- What is expected -
Word for word, transcribe the lines below and drop the pictures.

- Provided entries -
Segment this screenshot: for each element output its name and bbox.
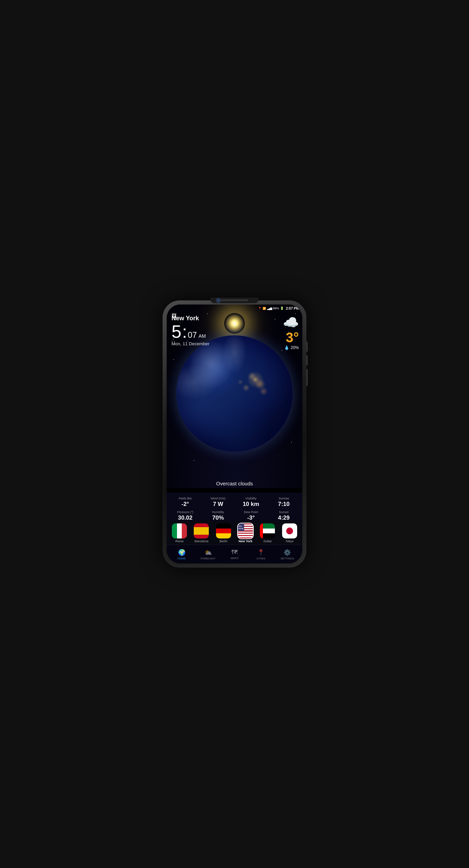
dewpoint-label: Dew Point (236, 510, 266, 514)
volume-down-button[interactable] (306, 355, 308, 365)
time-display: 5 : 07 AM (172, 323, 297, 340)
wind-value: 7 W (203, 501, 233, 508)
city-flag-rome (172, 523, 187, 538)
city-label-berlin: Berlin (219, 540, 227, 543)
city-flag-dubai (260, 523, 275, 538)
city-item-newyork[interactable]: ★★★★★ New York (238, 523, 253, 543)
power-button[interactable] (306, 369, 308, 386)
maps-label: MAPS (231, 557, 239, 560)
status-bar: 📍 📶 ▂▄▆ 89% 🔋 2:07 PM (167, 305, 302, 312)
time-colon: : (182, 323, 187, 340)
city-label-newyork: New York (239, 540, 252, 543)
time-minute: 07 (188, 330, 197, 340)
visibility-label: Visibility (236, 497, 266, 500)
city-flag-newyork: ★★★★★ (238, 523, 253, 538)
earth-globe (176, 335, 293, 452)
cities-icon: 📍 (257, 549, 265, 556)
detail-wind: Wind (m/s) 7 W (203, 497, 233, 508)
volume-up-button[interactable] (306, 342, 308, 352)
nav-item-cities[interactable]: 📍 CITIES (248, 549, 274, 560)
city-flag-barcelona (194, 523, 209, 538)
detail-pressure: Pressure (") 30.02 (170, 510, 200, 521)
humidity-label: Humidity (203, 510, 233, 514)
home-label: HOME (178, 557, 186, 560)
visibility-value: 10 km (236, 501, 266, 508)
city-flag-tokyo (282, 523, 297, 538)
sunset-value: 4:29 (269, 514, 299, 521)
japan-flag-circle (286, 528, 293, 534)
clock-text: 2:07 PM (286, 307, 299, 310)
forecast-icon: ⛅ (204, 549, 212, 556)
detail-sunrise: Sunrise 7:10 (269, 497, 299, 508)
weather-cloud-icon: ☁️ (283, 315, 299, 330)
sunrise-value: 7:10 (269, 501, 299, 508)
city-flag-berlin (216, 523, 231, 538)
sunset-label: Sunset (269, 510, 299, 514)
feels-like-label: Feels like (170, 497, 200, 500)
rain-probability: 💧 20% (283, 345, 299, 350)
city-label-dubai: Dubai (264, 540, 272, 543)
forecast-label: FORECAST (201, 557, 216, 560)
cities-label: CITIES (256, 557, 265, 560)
humidity-value: 70% (203, 514, 233, 521)
app-screen: 📍 📶 ▂▄▆ 89% 🔋 2:07 PM 🖼 (167, 305, 302, 563)
time-hour: 5 (172, 323, 181, 340)
detail-sunset: Sunset 4:29 (269, 510, 299, 521)
feels-like-value: -2° (170, 501, 200, 508)
camera-dot (217, 299, 220, 302)
signal-icon: ▂▄▆ (267, 307, 272, 310)
wifi-icon: 📶 (263, 307, 266, 310)
phone-screen: 📍 📶 ▂▄▆ 89% 🔋 2:07 PM 🖼 (167, 305, 302, 563)
weather-details-panel: Feels like -2° Wind (m/s) 7 W Visibility… (167, 493, 302, 524)
temperature-widget: ☁️ 3° 💧 20% (283, 315, 299, 350)
status-icons: 📍 📶 ▂▄▆ 89% 🔋 2:07 PM (258, 307, 299, 310)
phone-top-bar (211, 298, 258, 303)
detail-visibility: Visibility 10 km (236, 497, 266, 508)
city-item-berlin[interactable]: Berlin (216, 523, 231, 543)
phone-frame: 📍 📶 ▂▄▆ 89% 🔋 2:07 PM 🖼 (163, 300, 306, 568)
battery-icon: 🔋 (280, 307, 284, 310)
rain-percent: 20% (291, 345, 299, 350)
city-name: New York (172, 315, 297, 322)
nav-item-settings[interactable]: ⚙️ SETTINGS (274, 549, 301, 560)
pressure-label: Pressure (") (170, 510, 200, 514)
earth-rim (176, 335, 293, 452)
rain-drop-icon: 💧 (284, 345, 289, 350)
maps-icon: 🗺 (231, 549, 238, 556)
nav-item-home[interactable]: 🌍 HOME (168, 549, 195, 560)
battery-text: 89% (273, 307, 279, 310)
settings-label: SETTINGS (280, 557, 294, 560)
temperature-value: 3° (286, 330, 299, 345)
weather-overlay: New York 5 : 07 AM Mon, 11 December (167, 312, 302, 349)
nav-item-forecast[interactable]: ⛅ FORECAST (195, 549, 221, 560)
city-item-tokyo[interactable]: Tokyo (282, 523, 297, 543)
sunrise-label: Sunrise (269, 497, 299, 500)
city-item-dubai[interactable]: Dubai (260, 523, 275, 543)
city-label-barcelona: Barcelona (194, 540, 208, 543)
nav-item-maps[interactable]: 🗺 MAPS (221, 549, 248, 560)
detail-dewpoint: Dew Point -3° (236, 510, 266, 521)
date-display: Mon, 11 December (172, 341, 297, 346)
photo-icon[interactable]: 🖼 (172, 313, 176, 319)
detail-humidity: Humidity 70% (203, 510, 233, 521)
wind-label: Wind (m/s) (203, 497, 233, 500)
city-item-rome[interactable]: Rome (172, 523, 187, 543)
detail-feels-like: Feels like -2° (170, 497, 200, 508)
settings-icon: ⚙️ (283, 549, 291, 556)
city-label-tokyo: Tokyo (286, 540, 294, 543)
location-icon: 📍 (258, 307, 262, 310)
city-label-rome: Rome (175, 540, 183, 543)
pressure-value: 30.02 (170, 514, 200, 521)
home-icon: 🌍 (178, 549, 186, 556)
bottom-navigation: 🌍 HOME ⛅ FORECAST 🗺 MAPS 📍 CITIES (167, 545, 302, 563)
dewpoint-value: -3° (236, 514, 266, 521)
time-ampm: AM (199, 333, 206, 339)
city-item-barcelona[interactable]: Barcelona (194, 523, 209, 543)
weather-condition: Overcast clouds (167, 481, 302, 486)
speaker-bar (221, 299, 248, 301)
city-shortcuts-bar: Rome Barcelona Berlin ★★★★★ (167, 521, 302, 545)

- Task result -
Segment this screenshot: for each element output its name and bbox.
dewpoint-label: Dew Point (236, 510, 266, 514)
volume-down-button[interactable] (306, 355, 308, 365)
time-display: 5 : 07 AM (172, 323, 297, 340)
wind-value: 7 W (203, 501, 233, 508)
city-flag-rome (172, 523, 187, 538)
city-label-berlin: Berlin (219, 540, 227, 543)
city-flag-dubai (260, 523, 275, 538)
city-item-newyork[interactable]: ★★★★★ New York (238, 523, 253, 543)
power-button[interactable] (306, 369, 308, 386)
maps-label: MAPS (231, 557, 239, 560)
status-bar: 📍 📶 ▂▄▆ 89% 🔋 2:07 PM (167, 305, 302, 312)
time-colon: : (182, 323, 187, 340)
city-label-newyork: New York (239, 540, 252, 543)
time-minute: 07 (188, 330, 197, 340)
visibility-label: Visibility (236, 497, 266, 500)
city-flag-newyork: ★★★★★ (238, 523, 253, 538)
earth-globe (176, 335, 293, 452)
cities-icon: 📍 (257, 549, 265, 556)
detail-wind: Wind (m/s) 7 W (203, 497, 233, 508)
volume-up-button[interactable] (306, 342, 308, 352)
nav-item-cities[interactable]: 📍 CITIES (248, 549, 274, 560)
city-flag-barcelona (194, 523, 209, 538)
detail-pressure: Pressure (") 30.02 (170, 510, 200, 521)
humidity-label: Humidity (203, 510, 233, 514)
home-label: HOME (178, 557, 186, 560)
visibility-value: 10 km (236, 501, 266, 508)
city-flag-tokyo (282, 523, 297, 538)
sunset-value: 4:29 (269, 514, 299, 521)
japan-flag-circle (286, 528, 293, 534)
clock-text: 2:07 PM (286, 307, 299, 310)
forecast-icon: ⛅ (204, 549, 212, 556)
detail-sunrise: Sunrise 7:10 (269, 497, 299, 508)
weather-cloud-icon: ☁️ (283, 315, 299, 330)
sunrise-value: 7:10 (269, 501, 299, 508)
city-flag-berlin (216, 523, 231, 538)
sunset-label: Sunset (269, 510, 299, 514)
feels-like-label: Feels like (170, 497, 200, 500)
rain-probability: 💧 20% (283, 345, 299, 350)
city-label-dubai: Dubai (264, 540, 272, 543)
forecast-label: FORECAST (201, 557, 216, 560)
cities-label: CITIES (256, 557, 265, 560)
humidity-value: 70% (203, 514, 233, 521)
app-screen: 📍 📶 ▂▄▆ 89% 🔋 2:07 PM 🖼 (167, 305, 302, 563)
time-hour: 5 (172, 323, 181, 340)
detail-sunset: Sunset 4:29 (269, 510, 299, 521)
feels-like-value: -2° (170, 501, 200, 508)
camera-dot (217, 299, 220, 302)
signal-icon: ▂▄▆ (267, 307, 272, 310)
wifi-icon: 📶 (263, 307, 266, 310)
phone-screen: 📍 📶 ▂▄▆ 89% 🔋 2:07 PM 🖼 (167, 305, 302, 563)
weather-details-panel: Feels like -2° Wind (m/s) 7 W Visibility… (167, 493, 302, 524)
temperature-widget: ☁️ 3° 💧 20% (283, 315, 299, 350)
status-icons: 📍 📶 ▂▄▆ 89% 🔋 2:07 PM (258, 307, 299, 310)
phone-top-bar (211, 298, 258, 303)
detail-visibility: Visibility 10 km (236, 497, 266, 508)
city-item-berlin[interactable]: Berlin (216, 523, 231, 543)
phone-frame: 📍 📶 ▂▄▆ 89% 🔋 2:07 PM 🖼 (163, 300, 306, 568)
battery-icon: 🔋 (280, 307, 284, 310)
rain-percent: 20% (291, 345, 299, 350)
city-name: New York (172, 315, 297, 322)
nav-item-settings[interactable]: ⚙️ SETTINGS (274, 549, 301, 560)
pressure-label: Pressure (") (170, 510, 200, 514)
earth-rim (176, 335, 293, 452)
rain-drop-icon: 💧 (284, 345, 289, 350)
maps-icon: 🗺 (231, 549, 238, 556)
nav-item-home[interactable]: 🌍 HOME (168, 549, 195, 560)
battery-text: 89% (273, 307, 279, 310)
settings-label: SETTINGS (280, 557, 294, 560)
temperature-value: 3° (286, 330, 299, 345)
weather-overlay: New York 5 : 07 AM Mon, 11 December (167, 312, 302, 349)
nav-item-forecast[interactable]: ⛅ FORECAST (195, 549, 221, 560)
city-item-tokyo[interactable]: Tokyo (282, 523, 297, 543)
sunrise-label: Sunrise (269, 497, 299, 500)
city-item-dubai[interactable]: Dubai (260, 523, 275, 543)
city-label-barcelona: Barcelona (194, 540, 208, 543)
nav-item-maps[interactable]: 🗺 MAPS (221, 549, 248, 560)
detail-dewpoint: Dew Point -3° (236, 510, 266, 521)
date-display: Mon, 11 December (172, 341, 297, 346)
photo-icon[interactable]: 🖼 (172, 313, 176, 319)
detail-humidity: Humidity 70% (203, 510, 233, 521)
wind-label: Wind (m/s) (203, 497, 233, 500)
city-item-rome[interactable]: Rome (172, 523, 187, 543)
detail-feels-like: Feels like -2° (170, 497, 200, 508)
settings-icon: ⚙️ (283, 549, 291, 556)
city-label-tokyo: Tokyo (286, 540, 294, 543)
location-icon: 📍 (258, 307, 262, 310)
city-label-rome: Rome (175, 540, 183, 543)
pressure-value: 30.02 (170, 514, 200, 521)
home-icon: 🌍 (178, 549, 186, 556)
bottom-navigation: 🌍 HOME ⛅ FORECAST 🗺 MAPS 📍 CITIES (167, 545, 302, 563)
dewpoint-value: -3° (236, 514, 266, 521)
time-ampm: AM (199, 333, 206, 339)
city-item-barcelona[interactable]: Barcelona (194, 523, 209, 543)
weather-condition: Overcast clouds (167, 481, 302, 486)
speaker-bar (221, 299, 248, 301)
city-shortcuts-bar: Rome Barcelona Berlin ★★★★★ (167, 521, 302, 545)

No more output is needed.